Guys, this is perhaps the most Not the Bee moment in the history of Not the Bee.
The advertising agency at Anheuser-Busch, the very folks who teamed up with Dylan Mulvaney and tanked the most popular beer brand in America, just received the most prestigious award in all of advertising at the Cannes Lions Festival in France.
Yes, the company that fumbled its marketing so badly that it lost the title of the best-selling beer that it had held for more than a decade, received a MAJOR award, one of the most coveted in the world of advertising.
In the wake of that controversy, across the Atlantic on Monday, AB InBev's global chief marketing officer, Marcel Marcondes, took to the Cannes Lions' main stage to give the event's opening seminar. The session was described in programming notes as a talk in part about AB InBev's "relentless focus on connecting with consumers in meaningful ways." Marcondes also touched briefly on the Bud Light situation stateside.
The most famous botched advertisement campaign, possibly in the entire history of marketing, were honored by the elites for their efforts in tanking the company.
But the brand's owner, Anheuser-Busch InBev, was here at the Cannes Lions International Festival of Creativity — a lavish annual gathering in the south of France, often called the Oscars of the ad industry — collecting one of the event's highest honors: Creative Marketer of the Year.
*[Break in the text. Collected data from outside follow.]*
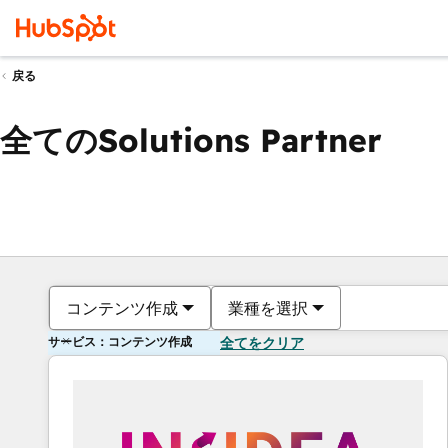
戻る
全てのSolutions Partner
コンテンツ作成
業種を選択
サービス：コンテンツ作成
全てをクリア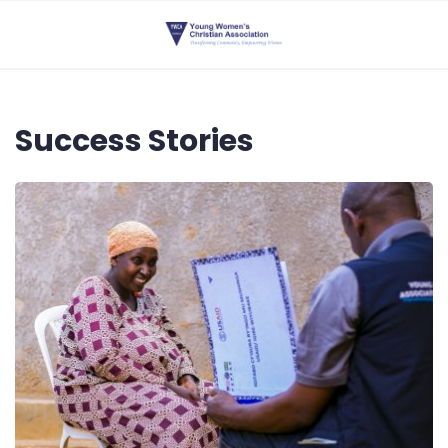
Success Stories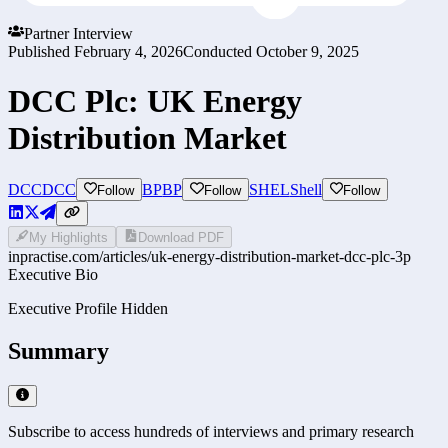
Partner Interview
Published
February 4, 2026
Conducted
October 9, 2025
DCC Plc: UK Energy
Distribution Market
DCC
DCC
BP
BP
SHEL
Shell
Follow
Follow
Follow
My Highlights
Download PDF
inpractise.com/articles/
uk-energy-distribution-market-dcc-plc-3p
Executive Bio
Executive Profile Hidden
Summary
Subscribe to access hundreds of interviews and primary research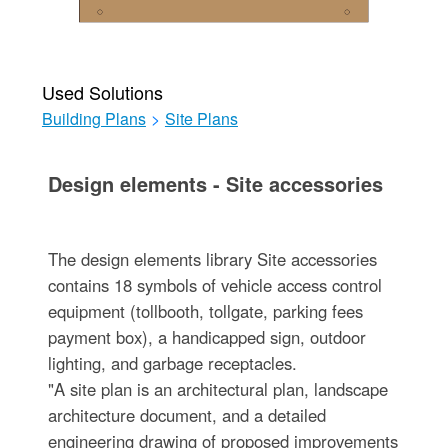
Used Solutions
Building Plans
>
Site Plans
Design elements - Site accessories
The design elements library Site accessories
contains 18 symbols of vehicle access control
equipment (tollbooth, tollgate, parking fees
payment box), a handicapped sign, outdoor
lighting, and garbage receptacles.
"A site plan is an architectural plan, landscape
architecture document, and a detailed
engineering drawing of proposed improvements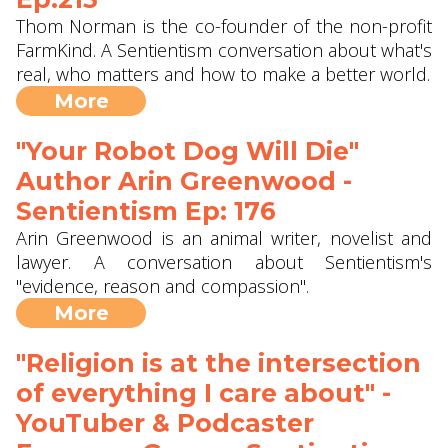
Thom Norman is the co-founder of the non-profit
FarmKind. A Sentientism conversation about what's
real, who matters and how to make a better world.
More
"Your Robot Dog Will Die"
Author Arin Greenwood -
Sentientism Ep: 176
Arin Greenwood is an animal writer, novelist and
lawyer. A conversation about Sentientism's
"evidence, reason and compassion".
More
"Religion is at the intersection
of everything I care about" -
YouTuber & Podcaster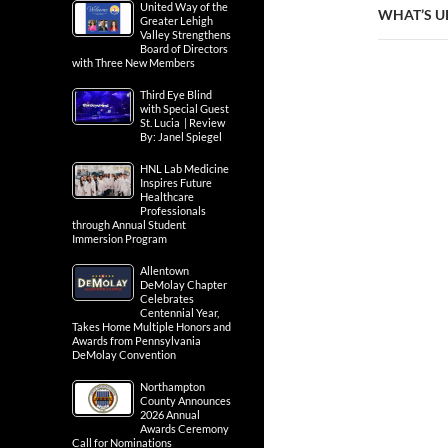
United Way of the
WHAT’S U
Greater Lehigh
Valley Strengthens
Board of Directors
with Three New Members
Third Eye Blind
with Special Guest
St. Lucia | Review
By: Janel Spiegel
HNL Lab Medicine
Inspires Future
Healthcare
Professionals
through Annual Student
Immersion Program
Allentown
DeMolay Chapter
Celebrates
Centennial Year,
Takes Home Multiple Honors and
Awards from Pennsylvania
DeMolay Convention
Northampton
County Announces
2026 Annual
Awards Ceremony
Call for Nominations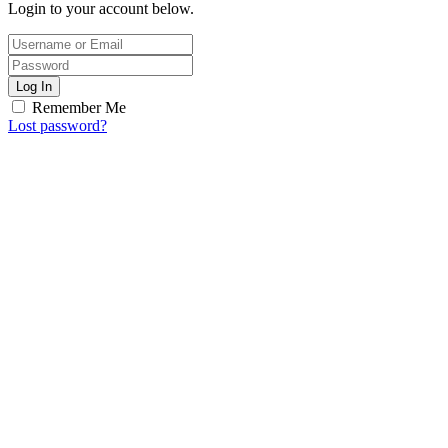
Login to your account below.
Log In
Remember Me
Lost password?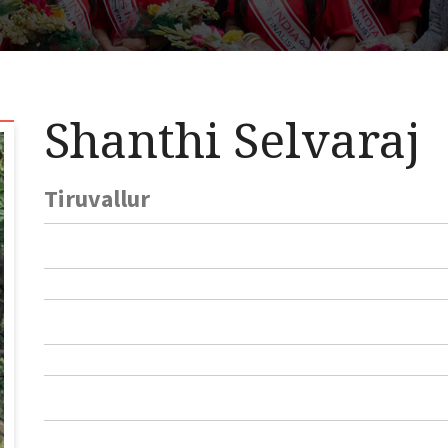
Shanthi Selvaraj
Tiruvallur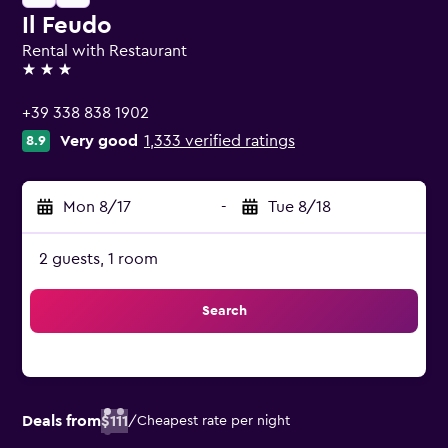
Il Feudo
Rental with Restaurant
3 stars
+39 338 838 1902
Very good
1,333 verified ratings
8.9
Mon 8/17
-
Tue 8/18
2 guests, 1 room
Search
Deals from
$111
/
Cheapest rate per night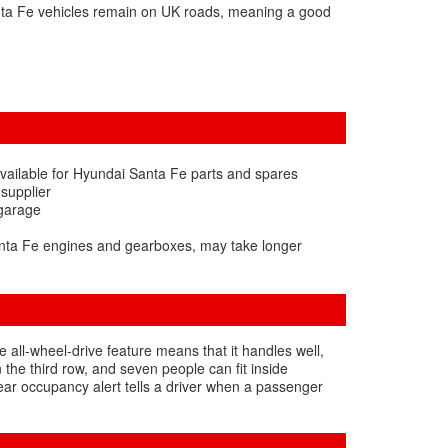
nta Fe vehicles remain on UK roads, meaning a good
vailable for Hyundai Santa Fe parts and spares
 supplier
 garage
anta Fe engines and gearboxes, may take longer
e all-wheel-drive feature means that it handles well,
the third row, and seven people can fit inside
rear occupancy alert tells a driver when a passenger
I guess finding a way to take the most innocuous and ubiquitous brands in the history of the world and make it so toxic that sales drop by 25% is "creative."
That's one word for it.
Cannes Lions honored AB InBev as Creative Marketer of the Year during the 2022 festival as well, making this summer's repeat honor the first consecutive such win by any company, organizers said...
"The award recognises AB InBev's sustained creative excellence that has driven sustainable business growth — as well as their body of Lion-winning work amassed over a sustained period of time, and reputation for producing brave creative and innovative marketing solutions," Cannes Lions said in a statement released in March.
It's like they're in complete and total denial of just how awful Bud Light's debacle is.
They don't care.
It's about rewarding fealty to the narrative, even if it costs the company money.